Document understanding data:
━━━━━━━━━━━━━━━━
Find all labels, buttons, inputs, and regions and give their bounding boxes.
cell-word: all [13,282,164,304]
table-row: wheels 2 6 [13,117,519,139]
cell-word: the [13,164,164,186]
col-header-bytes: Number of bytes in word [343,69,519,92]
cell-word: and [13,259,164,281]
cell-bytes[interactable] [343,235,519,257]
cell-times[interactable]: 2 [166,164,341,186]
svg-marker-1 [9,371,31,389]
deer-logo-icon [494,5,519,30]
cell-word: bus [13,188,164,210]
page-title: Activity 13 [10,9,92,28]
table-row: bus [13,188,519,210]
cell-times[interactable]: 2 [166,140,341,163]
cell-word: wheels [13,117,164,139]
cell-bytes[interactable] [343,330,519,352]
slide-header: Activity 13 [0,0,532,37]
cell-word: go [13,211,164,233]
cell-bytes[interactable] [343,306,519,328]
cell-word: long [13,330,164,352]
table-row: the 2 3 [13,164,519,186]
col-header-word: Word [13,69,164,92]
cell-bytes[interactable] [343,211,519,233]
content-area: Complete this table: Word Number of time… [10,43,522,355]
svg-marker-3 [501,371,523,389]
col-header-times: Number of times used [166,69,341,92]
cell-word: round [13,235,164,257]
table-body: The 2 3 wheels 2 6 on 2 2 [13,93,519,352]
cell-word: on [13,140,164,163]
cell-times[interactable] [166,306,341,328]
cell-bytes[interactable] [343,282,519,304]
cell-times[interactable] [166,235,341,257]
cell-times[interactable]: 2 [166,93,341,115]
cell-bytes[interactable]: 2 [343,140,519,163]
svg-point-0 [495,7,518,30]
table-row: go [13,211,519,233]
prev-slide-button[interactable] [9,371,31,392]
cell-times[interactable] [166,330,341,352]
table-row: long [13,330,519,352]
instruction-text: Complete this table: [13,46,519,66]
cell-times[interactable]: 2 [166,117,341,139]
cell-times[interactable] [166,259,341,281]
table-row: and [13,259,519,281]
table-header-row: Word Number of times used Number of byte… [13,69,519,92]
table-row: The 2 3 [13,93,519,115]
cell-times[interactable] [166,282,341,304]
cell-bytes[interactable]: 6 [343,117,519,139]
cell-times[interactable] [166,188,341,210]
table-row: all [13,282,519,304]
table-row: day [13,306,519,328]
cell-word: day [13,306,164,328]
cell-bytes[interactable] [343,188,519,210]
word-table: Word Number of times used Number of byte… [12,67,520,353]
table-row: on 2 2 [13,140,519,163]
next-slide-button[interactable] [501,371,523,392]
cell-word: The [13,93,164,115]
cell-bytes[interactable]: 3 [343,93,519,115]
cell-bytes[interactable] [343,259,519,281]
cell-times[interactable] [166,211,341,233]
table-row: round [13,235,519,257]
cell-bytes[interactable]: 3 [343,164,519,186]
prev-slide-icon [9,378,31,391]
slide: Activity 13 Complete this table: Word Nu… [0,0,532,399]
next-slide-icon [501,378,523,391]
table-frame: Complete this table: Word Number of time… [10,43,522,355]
━━━━━━━━━━━━━━━━
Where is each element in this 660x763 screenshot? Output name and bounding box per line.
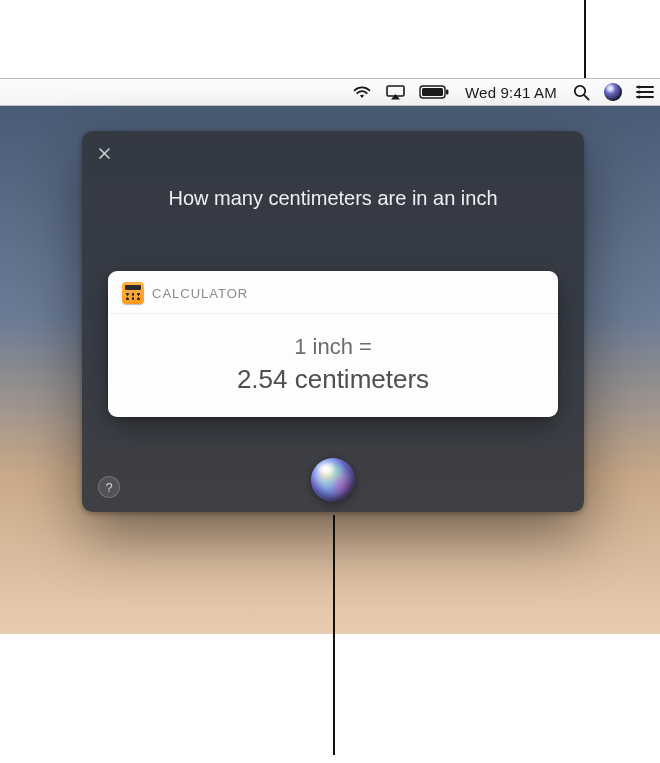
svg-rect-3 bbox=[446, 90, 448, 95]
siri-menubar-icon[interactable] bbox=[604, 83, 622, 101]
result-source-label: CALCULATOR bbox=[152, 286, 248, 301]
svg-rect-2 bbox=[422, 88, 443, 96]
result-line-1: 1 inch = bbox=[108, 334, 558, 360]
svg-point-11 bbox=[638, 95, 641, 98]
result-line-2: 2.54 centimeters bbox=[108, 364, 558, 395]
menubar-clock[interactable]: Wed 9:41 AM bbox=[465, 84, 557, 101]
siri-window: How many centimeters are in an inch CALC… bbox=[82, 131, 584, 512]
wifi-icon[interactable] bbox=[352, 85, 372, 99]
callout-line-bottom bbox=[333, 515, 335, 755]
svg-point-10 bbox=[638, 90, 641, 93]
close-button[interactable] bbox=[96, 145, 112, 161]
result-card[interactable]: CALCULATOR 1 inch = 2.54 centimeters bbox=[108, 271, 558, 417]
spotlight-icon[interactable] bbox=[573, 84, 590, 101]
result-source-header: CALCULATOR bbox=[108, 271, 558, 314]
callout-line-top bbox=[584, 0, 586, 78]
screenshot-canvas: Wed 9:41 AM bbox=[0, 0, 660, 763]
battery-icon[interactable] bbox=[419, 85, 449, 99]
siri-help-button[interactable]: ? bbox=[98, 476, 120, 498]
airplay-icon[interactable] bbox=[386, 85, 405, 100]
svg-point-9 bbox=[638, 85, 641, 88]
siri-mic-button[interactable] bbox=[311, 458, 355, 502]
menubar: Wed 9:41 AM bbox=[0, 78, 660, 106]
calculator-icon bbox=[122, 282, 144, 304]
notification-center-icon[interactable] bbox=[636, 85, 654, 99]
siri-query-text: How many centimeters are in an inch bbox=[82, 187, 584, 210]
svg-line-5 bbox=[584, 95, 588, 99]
━━━━━━━━━━━━━━━━
When a line in the entries above contains "next", count it; please answer with the number only.

2